PROLOG : MENGULIK LUKA

736 41 3
                                    


°°° ¹²³ ° ¹²³ ° ¹²³ °°°

Peluh mengucur deras dari dahi seorang ibu muda yang kini tengah sibuk mengatur ritme nafasnya sembari bersandar pada pagar yang baru saja berhasil ia raih dan tutup.

Kelekar tawa terdengar begitu riuh dari arah halaman rumah. Dengan dibantu seonggok tongkat yang menjulang jatuh hingga tanah, wanita itu mulai berjalan penuh was-was guna mencari keberadaan anak-anaknya.

"Abang! Adek-adeknya ajak masuk semua!" Teriak wanita yang biasa disapa Maya itu. Sebelah tangannya coba meraba ke depan semisal ada sesuatu yang menghalangi langkahnya.

"Udah, Bundaa. Adik-adik sudah Eja bawa masuk ke dalam!" Balas bocah laki-laki berusia delapan tahun itu sembari menggaet kedua lengan adiknya yang juga masih terengah-engah selepas berlari.

Maya menghela nafasnya lega. Setelah lelah berlarian kini akhirnya ketiga putranya mau berdiri diam di dalam rumah. Memiliki tiga orang anak yang usianya masing-masing terpaut satu tahun memang tak mudah, tapi demi apapun, merekalah sumber bahagia Maya. Netra yang sejak dahulu tak pernah merasakan kenikmatannya melihat dunia entah mengapa kini diabaikan. Ketiga putranya telah lahir dengan kondisi sempurna. Puji syukur serta do'a ia langitkan setiap hari. Berharap ke depannya Tuhan rencanakan bahagia untuknya dan ketiga putra kecilnya.

Maya Harnalea tundukkan tubuhnya selagi sebelah tangannya yang bebas meraih udara mencoba mencari putranya.

Dengan sigap jemari kecil Sheja terangkat guna bantu Maya untuk duduk di depan mereka.

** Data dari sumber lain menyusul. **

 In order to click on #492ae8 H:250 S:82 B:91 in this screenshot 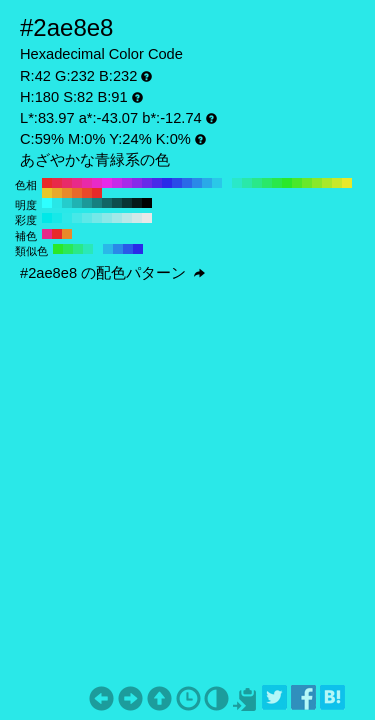, I will do `click(157, 183)`.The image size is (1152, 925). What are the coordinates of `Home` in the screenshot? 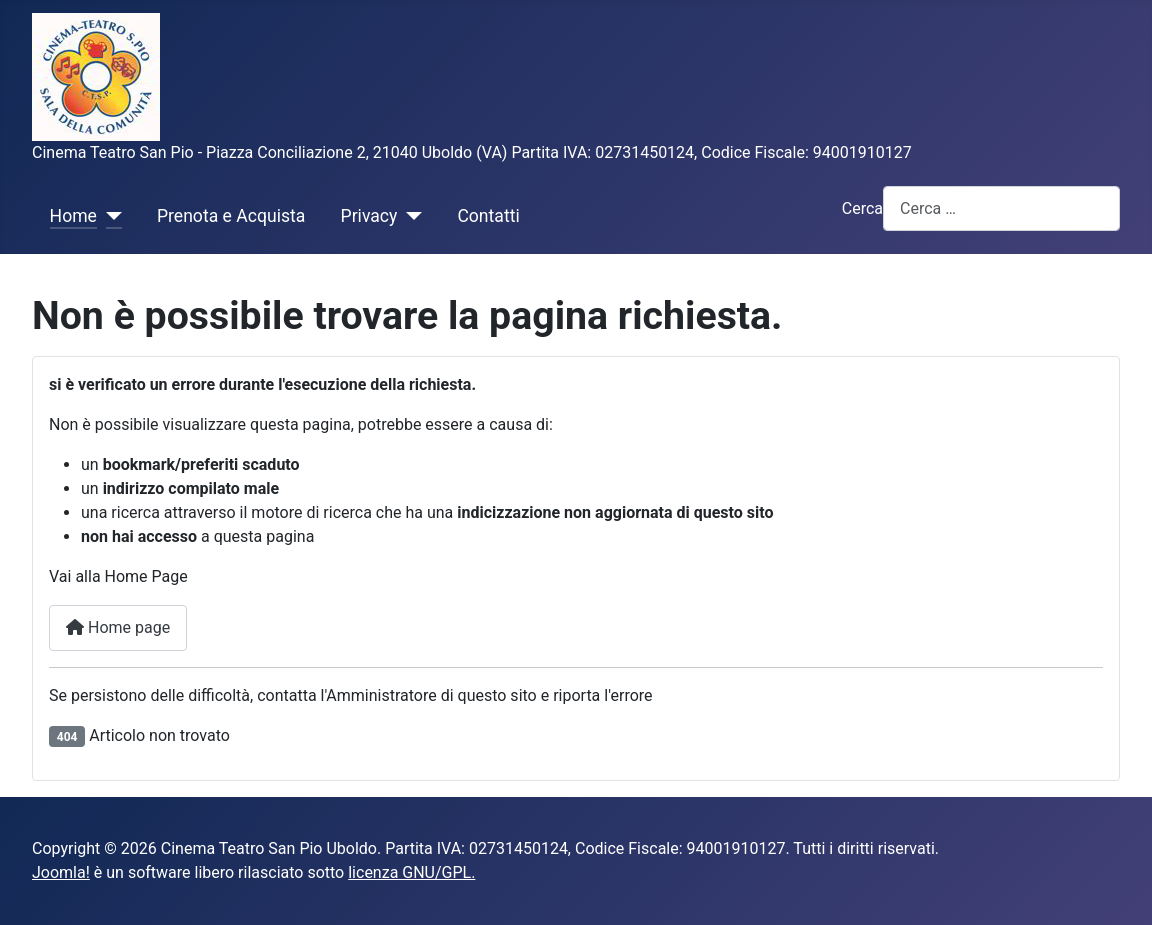 It's located at (73, 216).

"Sudah capek?" Tanya Maya mengusap lembut peluh putranya dengan sorot mata menatap kosong ke arah depan.

"Capek Bunda, mau susu."

Maya terkekeh sebelum akhirnya kembali beranjak hendak membuatkan susu untuk ketiga putranya. Tepat ketika tubuhnya kembali berdiri tegap, suara decitan pintu menyapa rungunya, membuat kepalanya reflek menoleh.

"Mas? Sudah pulang?"

Menyadari tak ada jawaban, jemari lentiknya berusaha meraih si sulung yang berada tak jauh dari belakangnya. "Bang, itu Ayah bukan?"

Sheja mengangguk singkat meski tahu sang ibu tak dapat melihat anggukannya, namun setelahnya bersuara, "tapi Ayah sama Tante tante, Bun."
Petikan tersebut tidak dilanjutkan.